### [PROBLEM STATEMENT]
Locate every line in the records below that contains the word "GRIB", and copy each one.

++++++++

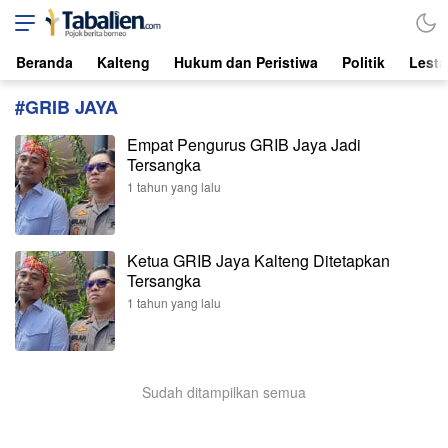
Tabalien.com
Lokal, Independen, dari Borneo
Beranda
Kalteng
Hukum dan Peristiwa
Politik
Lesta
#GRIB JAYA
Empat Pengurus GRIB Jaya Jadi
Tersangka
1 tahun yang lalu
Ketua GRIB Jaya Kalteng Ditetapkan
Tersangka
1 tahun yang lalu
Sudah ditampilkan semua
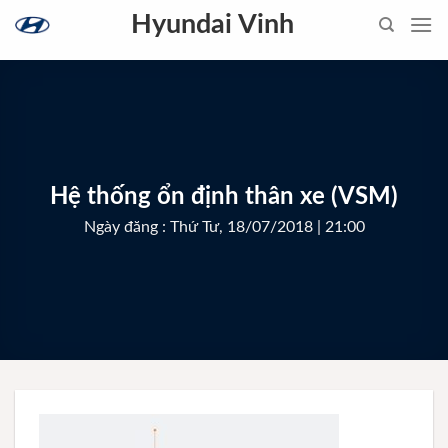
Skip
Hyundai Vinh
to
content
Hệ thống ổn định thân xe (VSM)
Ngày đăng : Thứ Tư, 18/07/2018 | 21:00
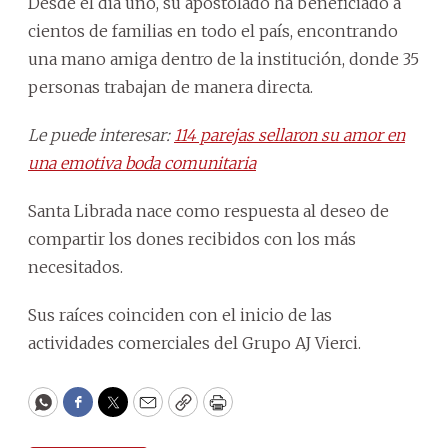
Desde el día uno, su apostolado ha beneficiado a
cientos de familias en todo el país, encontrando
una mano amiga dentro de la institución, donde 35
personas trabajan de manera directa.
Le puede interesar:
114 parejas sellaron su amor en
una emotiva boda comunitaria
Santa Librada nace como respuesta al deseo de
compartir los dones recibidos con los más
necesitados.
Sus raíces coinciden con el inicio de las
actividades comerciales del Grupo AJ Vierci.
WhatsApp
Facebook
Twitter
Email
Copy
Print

++++++++

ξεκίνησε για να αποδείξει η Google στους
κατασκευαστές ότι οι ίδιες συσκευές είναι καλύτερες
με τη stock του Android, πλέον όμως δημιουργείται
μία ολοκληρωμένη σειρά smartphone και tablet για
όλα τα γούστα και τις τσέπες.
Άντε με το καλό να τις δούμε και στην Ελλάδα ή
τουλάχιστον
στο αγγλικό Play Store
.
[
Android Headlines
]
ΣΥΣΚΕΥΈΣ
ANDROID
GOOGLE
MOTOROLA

++++++++

### [RESULT]
#GRIB JAYA
Empat Pengurus GRIB Jaya Jadi
Ketua GRIB Jaya Kalteng Ditetapkan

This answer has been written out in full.